I bought the CD, stopped awhile to inspect the significance of titles and pictures on all the other  CD’s I could take the time to study, (anxious to get home) and went home. After listening and analyzing the lyrics for about 2 hours, I couldn’t find one thing to help me in finding any more information about when or how I would see Amelia again. The song, “fly” meant something, but I couldn’t make it out yet. I turned off the stereo, and told myself that all of this wasn’t real. There could not be any truth to my beliefs. I began trying to dismiss any new thoughts that would lead me to think about Amelia anymore. This actually worked for about two more weeks, although I still missed her terribly.
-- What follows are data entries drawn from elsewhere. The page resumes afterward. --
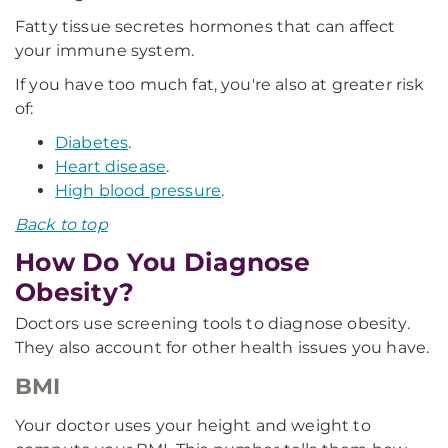
Fatty tissue secretes hormones that can affect
your immune system.
If you have too much fat, you're also at greater risk
of:
Diabetes
.
Heart disease
.
High blood pressure
.
Back to top
How Do You Diagnose
Obesity?
Doctors use screening tools to diagnose obesity.
They also account for other health issues you have.
BMI
Your doctor uses your height and weight to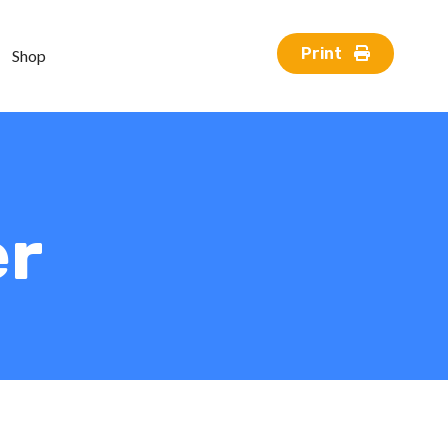
Print
Shop
er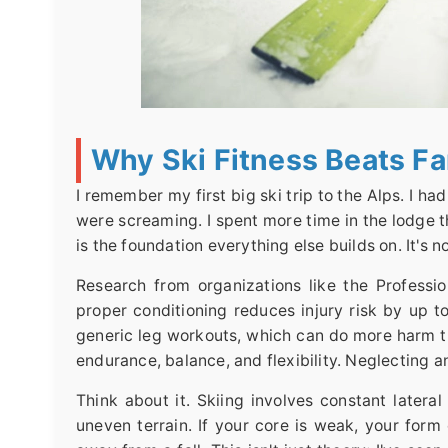
Why Ski Fitness Beats F
I remember my first big ski trip to the Alps. I ha
were screaming. I spent more time in the lodge th
is the foundation everything else builds on. It's n
Research from organizations like the Professio
proper conditioning reduces injury risk by up 
generic leg workouts, which can do more harm t
endurance, balance, and flexibility. Neglecting a
Think about it. Skiing involves constant later
uneven terrain. If your core is weak, your form 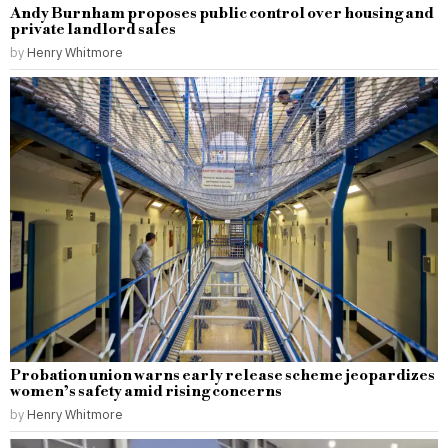
Andy Burnham proposes public control over housing and
private landlord sales
by
Henry Whitmore
Probation union warns early release scheme jeopardizes
women’s safety amid rising concerns
by
Henry Whitmore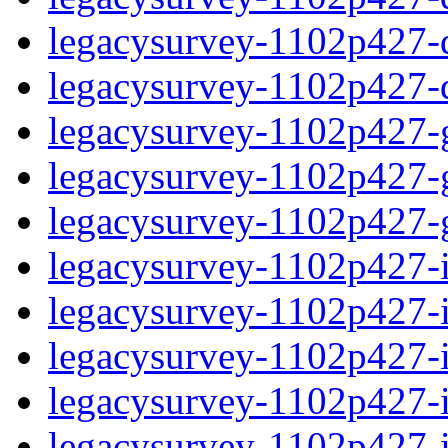
legacysurvey-1102p427-de
legacysurvey-1102p427-d
legacysurvey-1102p427-ga
legacysurvey-1102p427-ga
legacysurvey-1102p427-ga
legacysurvey-1102p427-i
legacysurvey-1102p427-im
legacysurvey-1102p427-i
legacysurvey-1102p427-
legacysurvey-1102p427-in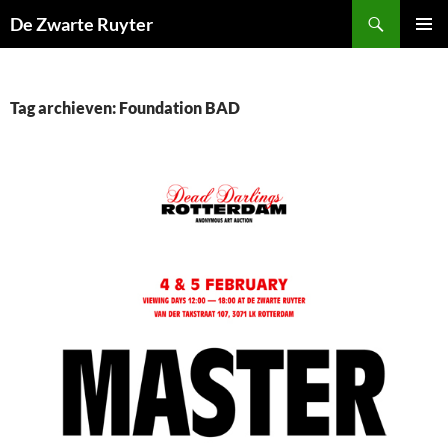
Ga
Zoeken
De Zwarte Ruyter
naar
PRIMAI
de
MENU
inhoud
Tag archieven: Foundation BAD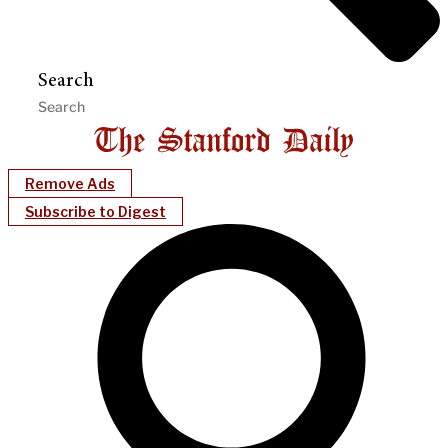
Search
Remove Ads
Subscribe to Digest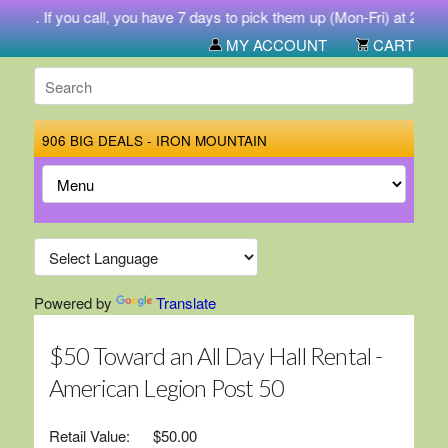
731. If you call, you have 7 days to pick them up (Mon-Fri) at 212 We
MY ACCOUNT
CART
906 BIG DEALS - IRON MOUNTAIN
Powered by
Translate
$50 Toward an All Day Hall Rental -
American Legion Post 50
Retail Value:
$50.00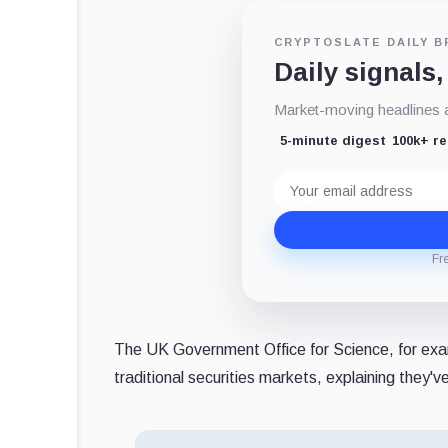
CRYPTOSLATE DAILY B
Daily signals,
Market-moving headlines an
5-minute digest
100k+ r
Email
address
Fr
The UK Government Office for Science, for exa
traditional securities markets, explaining they'v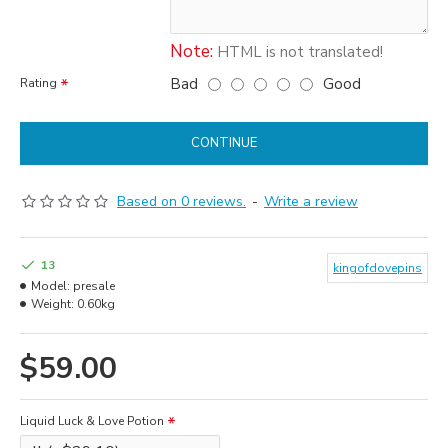
Note:
HTML is not translated!
Bad
Good
Rating
CONTINUE
Based on 0 reviews.
-
Write a review
13
kingofdovepins
Model:
presale
Weight:
0.60kg
$59.00
Liquid Luck & Love Potion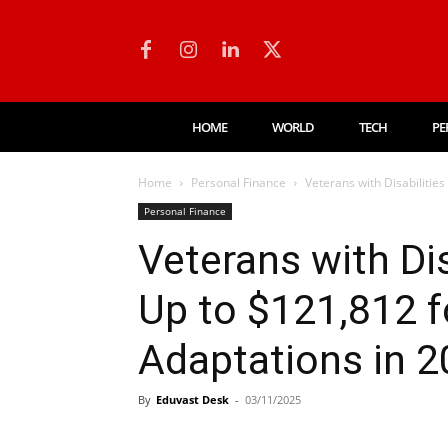
HOME
WORLD
TECH
PE
Home
Personal Finance
Veterans with Disabilitie
Personal Finance
Veterans with Di
Up to $121,812 
Adaptations in 
By
Eduvast Desk
-
03/11/2025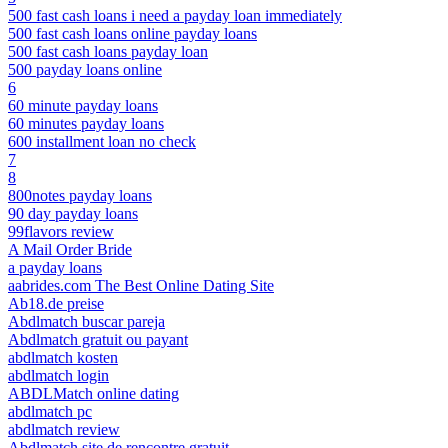
500 fast cash loans i need a payday loan immediately
500 fast cash loans online payday loans
500 fast cash loans payday loan
500 payday loans online
6
60 minute payday loans
60 minutes payday loans
600 installment loan no check
7
8
800notes payday loans
90 day payday loans
99flavors review
A Mail Order Bride
a payday loans
aabrides.com The Best Online Dating Site
Ab18.de preise
Abdlmatch buscar pareja
Abdlmatch gratuit ou payant
abdlmatch kosten
abdlmatch login
ABDLMatch online dating
abdlmatch pc
abdlmatch review
Abdlmatch site de rencontre gratuit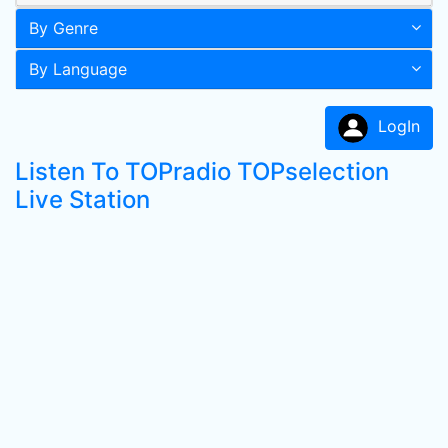
By Genre
By Language
LogIn
Listen To TOPradio TOPselection
Live Station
The main reason I think that it was possible that I was able to come close to forgetting about Amelia is that there was a new and more powerful resource to occupy my mind. I had begun working closely with a devoted Christian at work. This Christian, Chris, had been inviting me over for bible-studies and he mentioned that I could move into a small utility room that was not being used and I said I would have to think about it. After I went back to Matt’s, I went to the laundry mat. There was a pinball machine in the back.

            

                   SLASH AND THE PINBALL  MACHINE

 

The pinball machine was themed to be Guns ‘N Roses, the rock and roll band. The more I played this pinball machine, the more sure I was that Slash, the guitarist for the band, had designed it himself.

While my clothes were washing, I looked over my shoulder between games at the other people in the laundry—mat. There was a young Hispanic-looking family standing and talking, they had a little baby girl walking and babbling around. I dropped my quarter in the pinball machine and started playing again. Almost half—way through the game, I sensed someone watching over my shoulder, turned and looked, and there was Slash.

His face was right next to mine, he nodded his head in a gesture to say hello, and then he said, “Play on.” I turned my astonished gaze back to the pinball machine, and continued playing. Slash had cut his hair back so that it was only to his shoulders, but it was still that curly frayed hair of his. I had only seen Slash’s face a couple of times, but this man had his eyes and face. I decided since he knew that I loved his guitar playing so much, that he was visiting my computer-world just to let me know that he appreciated my adoration. He watched for a couple more minutes, and then began playing the video game next to me while I finished my game.

My clothes in the washers were done, so I left the pinball machine and told Slash (not daring to say his name) that I was done if he wanted to play on it. After I was done loading the dryers, I watched Slash play on the pinball machine. He was really skilled and scored much higher on the pinball than I could have ever dreamed. After his first game was over, he gave me a wise smiling expression, and slipped his hand into his pocket and pulled out a large pocket—knife. In one swift move, he kneeled down and jimmied the quarter-slot with his knife, and the pinball machine started another game. This impressed me but didn’t really surprise me; I already knew that Slash was cool. His little girl came up and was holding on to his leg, and I started to feel a little overwhelmed, so I went outside for a cigarette.

 

                                   THE BULLDOZER

 

Outside across the street there was a bulldozer doing demolition work. A new Sears was supposed to go up, and the dozer was tearing part of the old one down. This seemed kind of sad to me, and I wondered if it was a message meant for me.

Suddenly I noticed the pay phone and remembered that I still needed to call Chris to tell him that I was ready to move in. Chris answered the phone, and said that he would be there waiting for me for the rest of the evening, and that whenever I got there would be fine. I hung up the phone and sat on the curb of the laundry-mat porch and watched the huge bull-dozer do it’s destruction. The dozer was tearing down something old, so that something new and better could be built. This was the message; I was leaving Matt’s so something better could happen for me. Something closer to Amelia, something better. I finished my cigarette, went inside and folded up my clothes, then went back to Matt’s to pack up my few belongings.